A number of recommendations for improving the quality of Rare Disease registries have been published in 2018 by Kodra and coauthors ( ). They describe a framework for quality management of RD registries which includes establishment of a good governance system and construction of a suitable computing infrastructure which complies with the FAIR principles (see Figure 1 in the review paper). 

Five recommendations for governance of a Rare Disease registry are given: 1) Define clear objectives to inform the design of the registry database, 2) Identify and engage with the relevant stakeholders at an early stage, 3) Build the registry team who have clear roles and responsibilities in proportion to the registry size, ambitions and objectives, 4) Build a solid framework to ensure compliance with ethical and legal requirements and 5) Ensure the required budgets have been evaluated, so that the registry is well resourced for a predefined period.
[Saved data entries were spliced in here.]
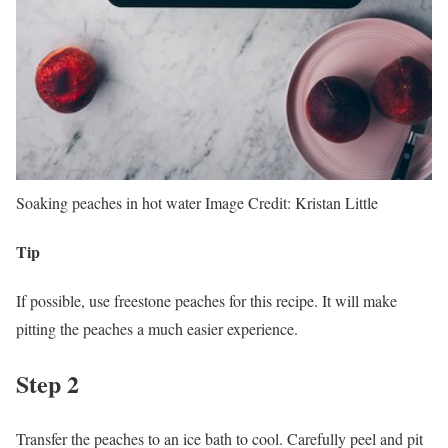
Soaking peaches in hot water
Image Credit:
Kristan Little
Tip
If possible, use freestone peaches for this recipe. It will make
pitting the peaches a much easier experience.
Step 2
Transfer the peaches to an ice bath to cool. Carefully peel and pit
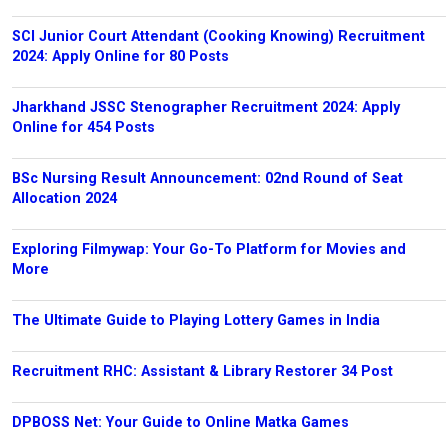
SCI Junior Court Attendant (Cooking Knowing) Recruitment
2024: Apply Online for 80 Posts
Jharkhand JSSC Stenographer Recruitment 2024: Apply
Online for 454 Posts
BSc Nursing Result Announcement: 02nd Round of Seat
Allocation 2024
Exploring Filmywap: Your Go-To Platform for Movies and
More
The Ultimate Guide to Playing Lottery Games in India
Recruitment RHC: Assistant & Library Restorer 34 Post
DPBOSS Net: Your Guide to Online Matka Games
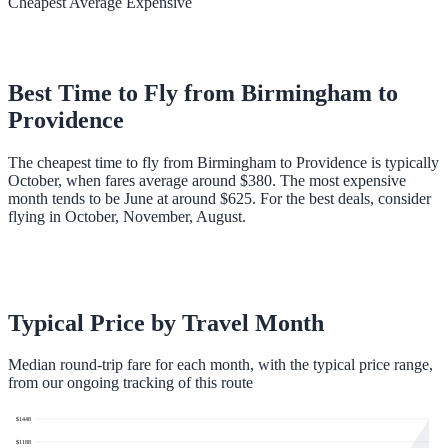
Cheapest
Average
Expensive
Best Time to Fly from
Birmingham
to
Providence
The cheapest time to fly from Birmingham to Providence is typically
October, when fares average around $380. The most expensive
month tends to be June at around $625. For the best deals, consider
flying in October, November, August.
Typical Price by Travel Month
Median round-trip fare for each month, with the typical price range,
from our ongoing tracking of this route
$
1448
$
1188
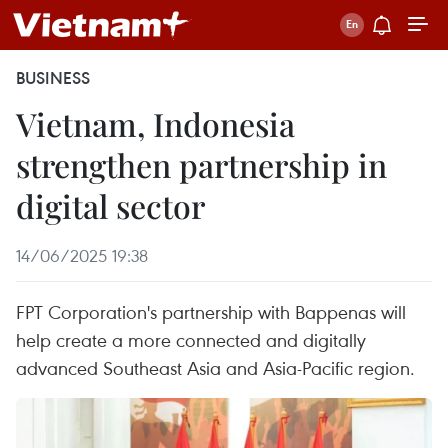
BUSINESS
Vietnam, Indonesia
strengthen partnership in
digital sector
14/06/2025 19:38
FPT Corporation's partnership with Bappenas will
help create a more connected and digitally
advanced Southeast Asia and Asia-Pacific region.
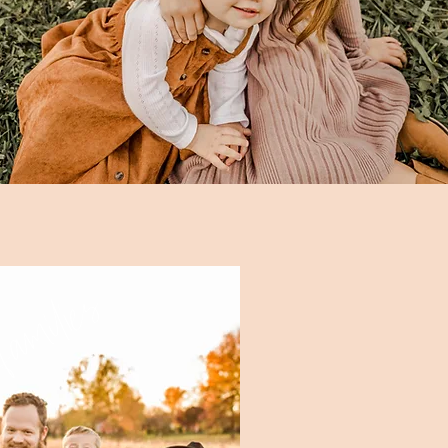
amilies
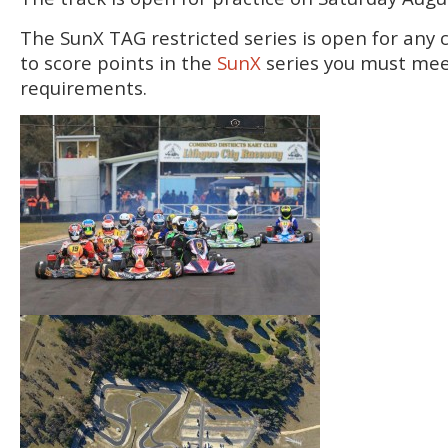
The SunX TAG restricted series is open for any 
to score points in the
SunX
series you must mee
requirements.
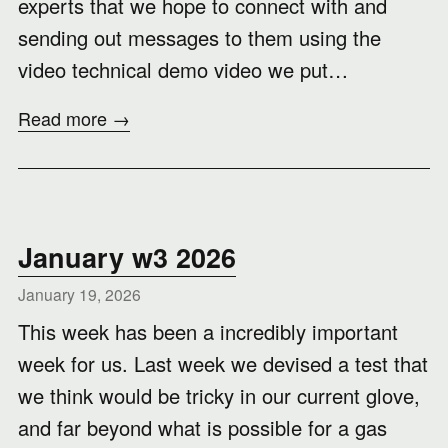
experts that we hope to connect with and
sending out messages to them using the
video technical demo video we put…
Read more →
January w3 2026
January 19, 2026
This week has been a incredibly important
week for us. Last week we devised a test that
we think would be tricky in our current glove,
and far beyond what is possible for a gas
Recommendations such as these should take account of registry scope; at the study level only protocol methods and summary results will be disclosed, rather than personal patient data. Therefore, for this FAIR4Clin guide, which is limited to the study level, we have described already how it is only relevant to consider FAIR implementation for the methods description of protocol (metadata) and results summary (data), submitted to the ClinicalTrials.org registry.